It covers the overlap between the old 20-DHB health system’s exit and the new centralised regime’s entry, and said it contained big lessons for doing better from here on in.
Te Whatu Ora Health NZ said on its website it was now working on stronger central planning and delivery of projects.
More centralised leadership since 2021 had helped but “the way projects are being planned and delivered remains variable across the sector. There is variability in capacity and capability, management and governance”, the report said.
It provides a harsh snapshot of what has been going wrong with health investment - as opposed to underinvestment - for years, describing a slow-motion fight between hospitals to get key things built when intentions “far exceeded” funding.
“To date, investment in health infrastructure has almost entirely been driven by DHBs (...bottom-up). Prioritisation ... has largely been based on a first-in, best-dressed approach,” it said.

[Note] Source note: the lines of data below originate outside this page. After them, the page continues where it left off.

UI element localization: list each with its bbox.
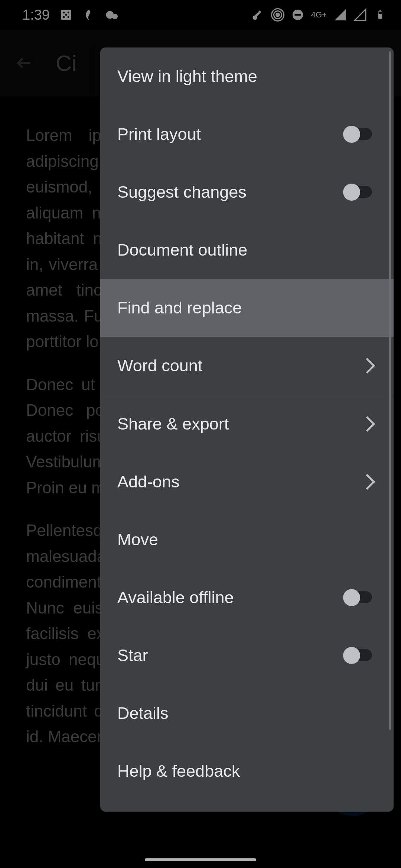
- menu-item-available-offline[interactable]: Available offline: [100, 569, 394, 627]
- menu-item-details[interactable]: Details: [100, 684, 394, 742]
- menu-label: View in light theme: [117, 67, 376, 86]
- menu-label: Find and replace: [117, 298, 376, 318]
- menu-label: Add-ons: [117, 472, 362, 491]
- chevron-right-icon: [359, 416, 375, 432]
- gesture-nav-bar[interactable]: [145, 858, 256, 861]
- menu-label: Document outline: [117, 240, 376, 260]
- available-offline-toggle[interactable]: [343, 589, 376, 606]
- menu-label: Details: [117, 704, 376, 723]
- toggle-thumb: [343, 184, 360, 201]
- print-layout-toggle[interactable]: [343, 126, 376, 143]
- menu-label: Print layout: [117, 125, 343, 144]
- menu-item-word-count[interactable]: Word count: [100, 337, 394, 395]
- menu-item-document-outline[interactable]: Document outline: [100, 221, 394, 279]
- menu-label: Available offline: [117, 588, 343, 607]
- menu-item-share-export[interactable]: Share & export: [100, 395, 394, 453]
- menu-label: Suggest changes: [117, 183, 343, 202]
- scrollbar[interactable]: [389, 51, 391, 730]
- star-toggle[interactable]: [343, 647, 376, 664]
- menu-item-star[interactable]: Star: [100, 627, 394, 684]
- toggle-thumb: [343, 647, 360, 664]
- menu-label: Word count: [117, 356, 362, 375]
- menu-item-add-ons[interactable]: Add-ons: [100, 453, 394, 511]
- menu-label: Share & export: [117, 414, 362, 434]
- overflow-menu: View in light theme Print layout Suggest…: [100, 47, 394, 812]
- menu-label: Star: [117, 646, 343, 665]
- menu-label: Move: [117, 530, 376, 549]
- chevron-right-icon: [359, 474, 375, 490]
- menu-item-find-replace[interactable]: Find and replace: [100, 279, 394, 337]
- menu-item-view-light-theme[interactable]: View in light theme: [100, 47, 394, 105]
- menu-item-suggest-changes[interactable]: Suggest changes: [100, 163, 394, 221]
- chevron-right-icon: [359, 358, 375, 374]
- menu-item-move[interactable]: Move: [100, 511, 394, 569]
- toggle-thumb: [343, 126, 360, 143]
- suggest-changes-toggle[interactable]: [343, 184, 376, 201]
- menu-label: Help & feedback: [117, 762, 376, 781]
- menu-item-help-feedback[interactable]: Help & feedback: [100, 742, 394, 800]
- menu-item-print-layout[interactable]: Print layout: [100, 105, 394, 163]
- toggle-thumb: [343, 589, 360, 606]
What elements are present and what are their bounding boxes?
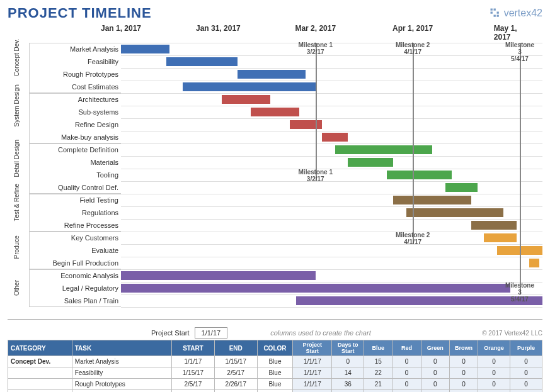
gantt-bar xyxy=(348,158,393,167)
col-header: CATEGORY xyxy=(8,340,72,356)
milestone-label: Milestone 24/1/17 xyxy=(396,232,430,245)
gantt-bar xyxy=(222,95,270,104)
gantt-bar xyxy=(484,233,516,242)
cell: Blue xyxy=(257,356,293,367)
cell: 0 xyxy=(478,356,510,367)
table-row: Feasibility1/15/172/5/17Blue1/1/17142200… xyxy=(8,367,542,379)
col-subheader: Green xyxy=(421,340,449,356)
cell: Blue xyxy=(257,367,293,379)
col-header: START xyxy=(172,340,215,356)
cell: 0 xyxy=(392,390,421,393)
cell: 0 xyxy=(510,367,542,379)
col-subheader: Days to Start xyxy=(332,340,364,356)
cell: Blue xyxy=(257,379,293,390)
gantt-bar xyxy=(393,196,471,204)
cell: 0 xyxy=(510,356,542,367)
cell: 19 xyxy=(332,390,364,393)
cell: 0 xyxy=(421,367,449,379)
data-table: CATEGORYTASKSTARTENDCOLORProject StartDa… xyxy=(8,340,542,392)
cell: 36 xyxy=(332,379,364,390)
vertex-icon xyxy=(489,7,501,20)
gantt-bar xyxy=(121,284,510,293)
cell: 22 xyxy=(364,367,392,379)
axis-date: Jan 1, 2017 xyxy=(101,24,141,33)
cell: 1/20/17 xyxy=(172,390,215,393)
group-label: Concept Dev. xyxy=(13,59,20,77)
milestone-label: Milestone 35/4/17 xyxy=(505,282,534,303)
gantt-bar xyxy=(238,70,306,79)
page-title: PROJECT TIMELINE xyxy=(8,5,152,21)
cell: 1/15/17 xyxy=(172,367,215,379)
cell xyxy=(8,390,72,393)
milestone-label: Milestone 35/4/17 xyxy=(505,42,534,62)
col-header: TASK xyxy=(72,340,171,356)
cell: 2/26/17 xyxy=(214,379,257,390)
brand-logo: vertex42 xyxy=(489,7,542,20)
milestone-line xyxy=(520,43,521,294)
gantt-bar xyxy=(121,271,316,280)
group-label: System Design xyxy=(13,109,20,127)
gantt-chart: Jan 1, 2017Jan 31, 2017Mar 2, 2017Apr 1,… xyxy=(8,24,542,320)
gantt-bar xyxy=(471,221,517,230)
copyright: © 2017 Vertex42 LLC xyxy=(482,330,542,337)
cell: 1/15/17 xyxy=(214,356,257,367)
cell: 0 xyxy=(449,379,478,390)
gantt-bar xyxy=(166,57,238,66)
cell: 0 xyxy=(392,367,421,379)
group-label: Produce xyxy=(13,242,20,259)
cell: 0 xyxy=(449,367,478,379)
gantt-bar xyxy=(290,120,322,129)
milestone-label: Milestone 13/2/17 xyxy=(299,42,333,55)
project-start-value: 1/1/17 xyxy=(195,327,228,339)
cell: Cost Estimates xyxy=(72,390,171,393)
cell: 1/1/17 xyxy=(293,379,332,390)
gantt-bar xyxy=(529,259,539,267)
cell: 41 xyxy=(364,390,392,393)
col-subheader: Orange xyxy=(478,340,510,356)
col-subheader: Blue xyxy=(364,340,392,356)
col-subheader: Brown xyxy=(449,340,478,356)
cell: Blue xyxy=(257,390,293,393)
cell: 21 xyxy=(364,379,392,390)
col-subheader: Purple xyxy=(510,340,542,356)
gantt-bar xyxy=(406,208,503,217)
cell: 1/1/17 xyxy=(293,367,332,379)
cell xyxy=(8,367,72,379)
gantt-bar xyxy=(387,171,452,179)
cell: 2/5/17 xyxy=(172,379,215,390)
col-subheader: Red xyxy=(392,340,421,356)
gantt-bar xyxy=(121,45,169,53)
gantt-bar xyxy=(322,133,348,142)
gantt-bar xyxy=(335,145,432,154)
cell: 0 xyxy=(478,367,510,379)
cell: 0 xyxy=(510,390,542,393)
table-row: Rough Prototypes2/5/172/26/17Blue1/1/173… xyxy=(8,379,542,390)
col-subheader: Project Start xyxy=(293,340,332,356)
table-row: Cost Estimates1/20/173/1/17Blue1/1/17194… xyxy=(8,390,542,393)
axis-date: Apr 1, 2017 xyxy=(392,24,433,33)
brand-text: vertex42 xyxy=(504,8,542,19)
cell: 15 xyxy=(364,356,392,367)
cell: 3/1/17 xyxy=(214,390,257,393)
milestone-label: Milestone 13/2/17 xyxy=(299,169,333,182)
milestone-line xyxy=(413,43,414,244)
cell: 0 xyxy=(392,356,421,367)
cell: 0 xyxy=(510,379,542,390)
group-label: Detail Design xyxy=(13,160,20,177)
cell: 0 xyxy=(478,379,510,390)
gantt-bar xyxy=(445,183,478,192)
cell: 0 xyxy=(421,356,449,367)
cell: 1/1/17 xyxy=(172,356,215,367)
cell: 0 xyxy=(332,356,364,367)
group-label: Test & Refine xyxy=(13,204,20,221)
cell: 1/1/17 xyxy=(293,356,332,367)
col-header: COLOR xyxy=(257,340,293,356)
milestone-line xyxy=(316,43,317,181)
cell: 0 xyxy=(478,390,510,393)
cell: Market Analysis xyxy=(72,356,171,367)
cell: 0 xyxy=(421,390,449,393)
cell: 0 xyxy=(449,390,478,393)
cell: 2/5/17 xyxy=(214,367,257,379)
col-header: END xyxy=(214,340,257,356)
cell: Concept Dev. xyxy=(8,356,72,367)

The absence of any long-term national investment strategy meant hospitals had not known what projects would win funding, so skimped on planning because it cost a lot.
“This placed a heavy burden on DHB resource with no certainty of a successful outcome. Many business cases were not well supported by robust planning.”
A worrying example was at Capital and Coast’s mental health project, where “design was largely completed in isolation from the users with a lack of consultation”.
“There is always a risk with this approach that the facility is not fit for purpose once constructed.”
Even so, cutting corners did not translate into speed: The time taken from business case to completion was anywhere between three to 12 years, it said. Covid had made delays worse, and these pushed up costs.
The mental health project total that was $722m a year ago has risen now to $830m - and ministerial briefings indicate only $90m of that has been spent so far.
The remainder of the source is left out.